Without the pictures, print each of the records below exactly as it appears.

DATA FOR PROCESSING below:

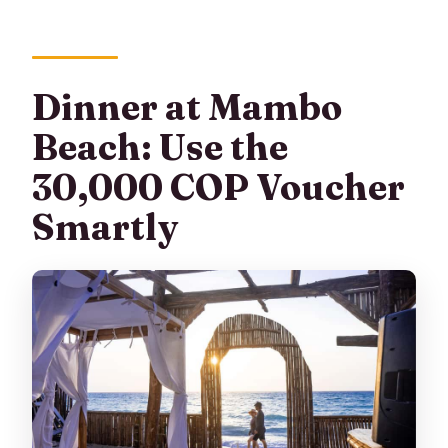
Dinner at Mambo
Beach: Use the
30,000 COP Voucher
Smartly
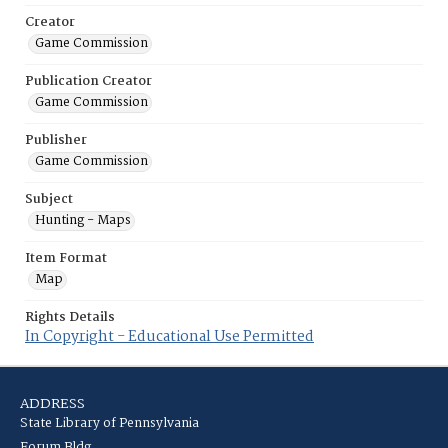
Creator
Game Commission
Publication Creator
Game Commission
Publisher
Game Commission
Subject
Hunting - Maps
Item Format
Map
Rights Details
In Copyright - Educational Use Permitted
ADDRESS
State Library of Pennsylvania
Forum Bldg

End of DATA FOR PROCESSING.

RESPONSE BOX =>
Dinner at Mambo
Beach: Use the
30,000 COP Voucher
Smartly
Creator
Game Commission
Publication Creator
Game Commission
Publisher
Game Commission
Subject
Hunting - Maps
Item Format
Map
Rights Details
In Copyright - Educational Use Permitted
ADDRESS
State Library of Pennsylvania
Forum Bldg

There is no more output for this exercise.